Scarcely was he seated beside the kitchen fire – the asylum he regarded as his own – when, all fears for his misconduct and its consequences past, he began speculating in a very Irish fashion, on the reasons of the Doctor’s sudden departure.

“He’s off now to ‘the Lodge’ – devil fear him – faix if he gets in there, they’ll not get him out so asy – they’ll have a pain for every day of the week before he leaves them. Well, well, thanks be to God, he’s out of this.”

“Is he gone, Kerry?” said Mrs. Branagan. “Did he leave a ‘cure’ for Master Herbert before he went?”

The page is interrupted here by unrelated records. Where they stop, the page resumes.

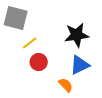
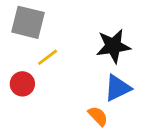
red circle: (39, 62) -> (22, 84), moved

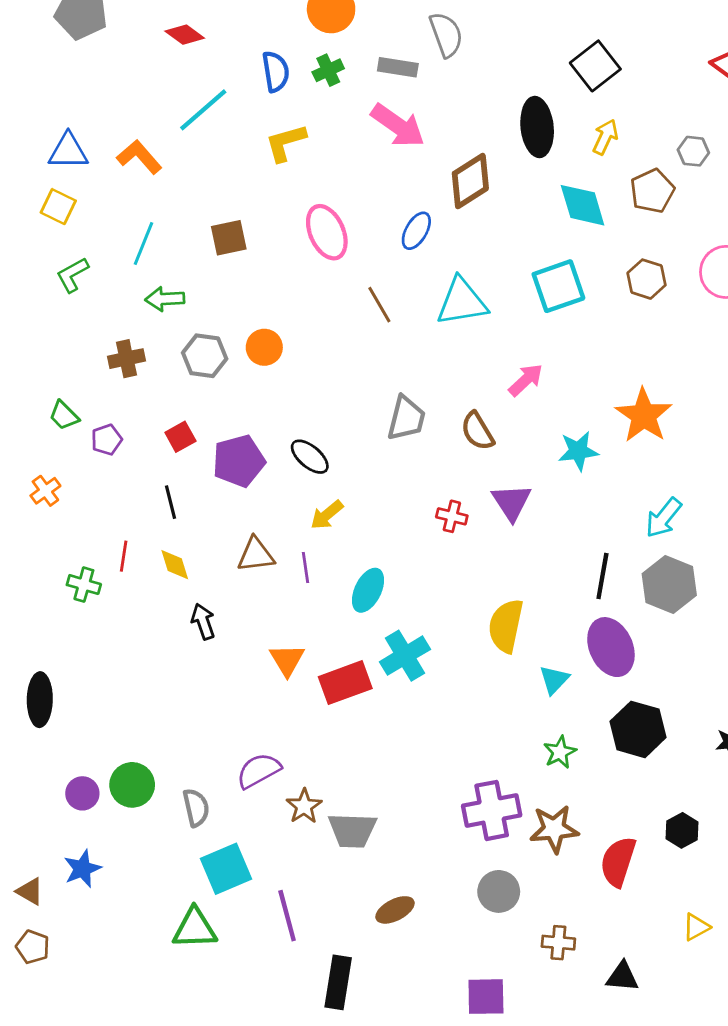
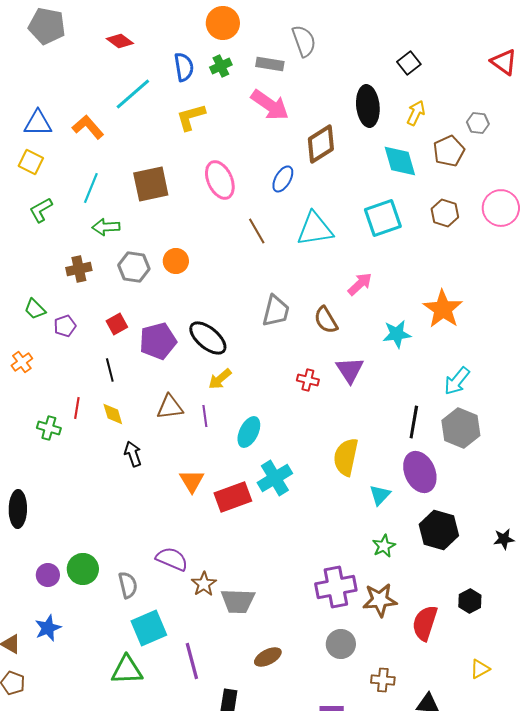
black square: (595, 66) -> (409, 63), size x0.7
brown square: (229, 238) -> (151, 184), size x1.4
black ellipse: (310, 457) -> (208, 338), size x1.4
purple semicircle: (259, 771) -> (172, 559), turned 52

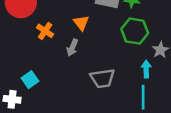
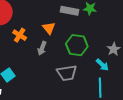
green hexagon: (135, 31) -> (77, 45), moved
cyan arrow: (146, 69) -> (102, 65), turned 136

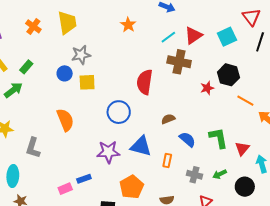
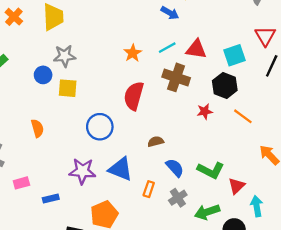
orange star: (128, 25) -> (133, 53), moved
red triangle: (193, 35) -> (196, 49), turned 36
black hexagon: (228, 75) -> (225, 86), moved
orange line: (245, 101) -> (243, 116), moved
orange semicircle: (65, 120) -> (37, 128), size x0.7
green L-shape: (218, 138) -> (211, 170), turned 120
green arrow: (220, 174) -> (207, 212), size x1.5
gray cross: (195, 175) -> (178, 198), moved, turned 35
pink rectangle: (65, 189) -> (21, 183), moved

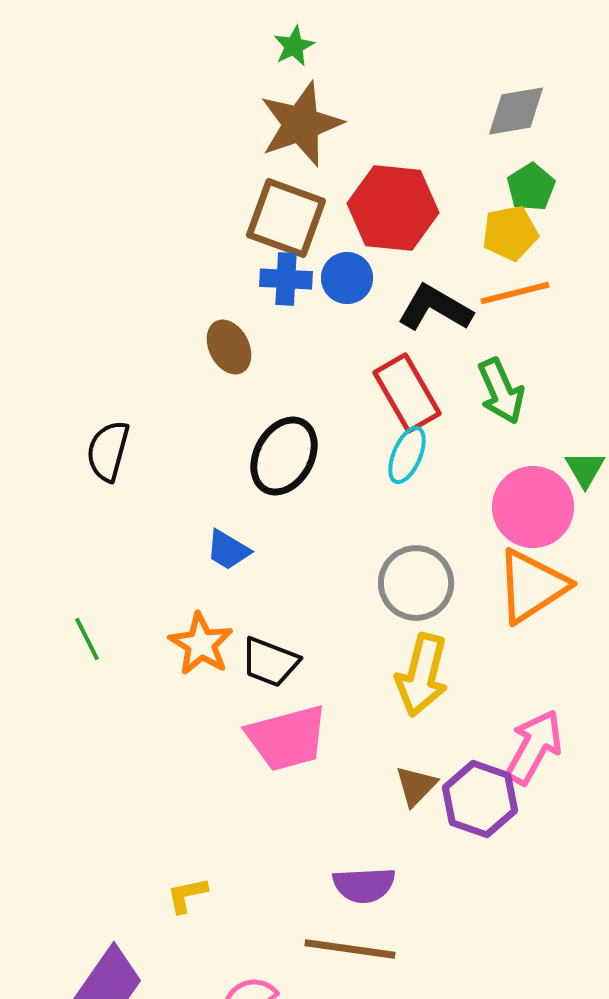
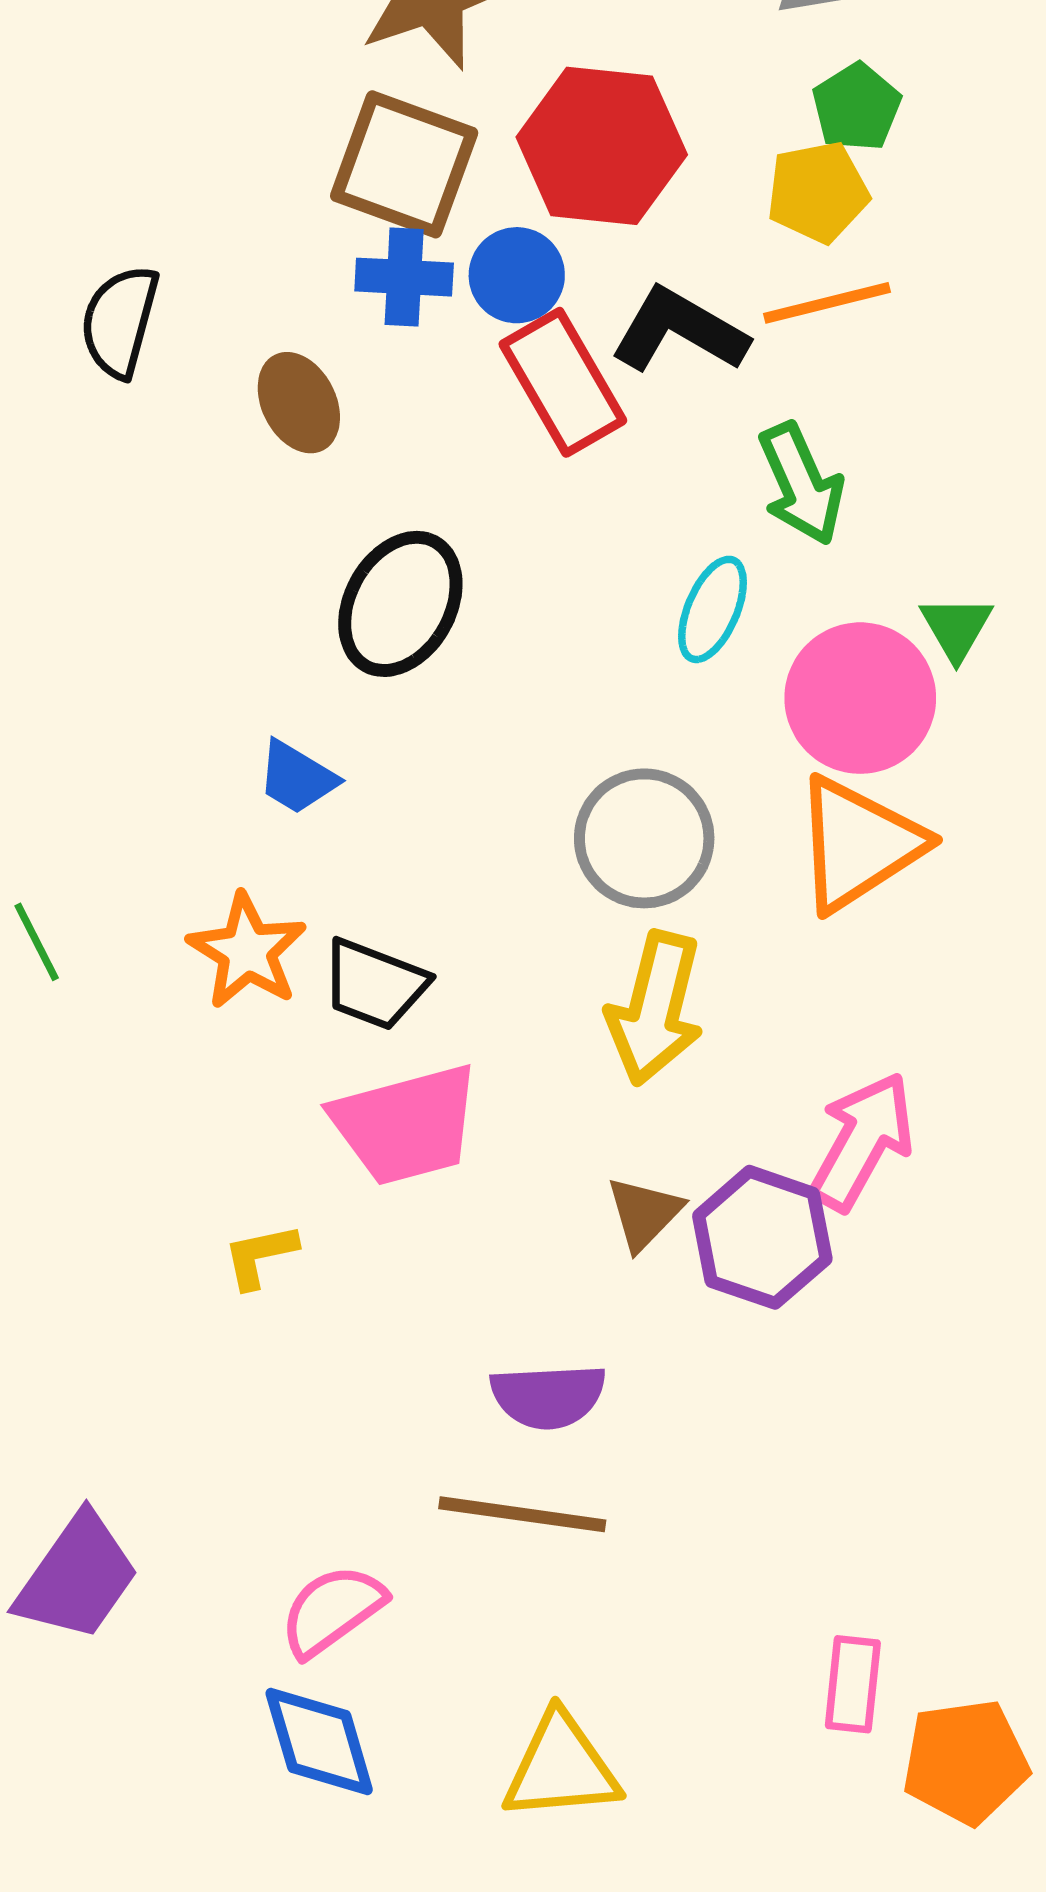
red rectangle: (407, 393) -> (563, 382), moved
black semicircle: (108, 451) -> (120, 321), moved
cyan ellipse: (407, 455) -> (712, 609), moved
yellow L-shape: (187, 895) -> (260, 1256), moved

“Sorra bit,” cried Kerry, as if a sudden thought struck him, “that’s what he didn’t!” and without hesitating another moment, he sprung from his chair, and mounted the stairs towards the parlour, where now the O’Donoghue, Mark, and Sir Archy were assembled at breakfast.

“He’s away, sir, he’s off again,” said Kerry, as though the nature of his tidings did not demand any more ceremonious preliminary.

“Who’s away? Who’s gone?” cried they all in breath.

“The Doctor, sir, Doctor Roach. There was a chap in a sky-blue livery came up with a bit of a letter for him to go down there, and when he read it, he just turned about, this way,” here Kerry performed a not over graceful pirouette, “and without saying by yer leave, he walks down the road and gets into the coach. ‘Won’t you see Master Herbert before you go, sir,’ says I; ‘sure you’re not leaving him that way?’ but bad luck to one word he’d say, but went away wid a grin on him.”

“What!” cried Mark, as his face crimsoned with passion. “Is this true? – are you sure of what you’re saying?”

“I’ll take the book an it,” said Kerry, solemnly.

“Well, Archy,” said the O’Donoghue, addressing his brother-in-law. “You are a good judge of these matters. Is this conduct on the part of our neighbour suitable or becoming? Was it exactly right and proper to send here for one, whose services we had taken the trouble to seek, and might much have needed besides? Should we not have been consulted, think you?”

“There’s not a poor farmer in the glen would not resent it!” cried Mark, passionately.

“Bide a wee, bide a wee,” said Sir Archy, cautiously, “we hae na heard a’ the tale yet. Roach may perhaps explain.”

“He had better not come here, to do so,” interrupted Mark, as he strode the room in passion; “he has a taste for hasty departures, and, by G – , I’ll help him to one; for out of that window he goes, as sure as my name is Mark.”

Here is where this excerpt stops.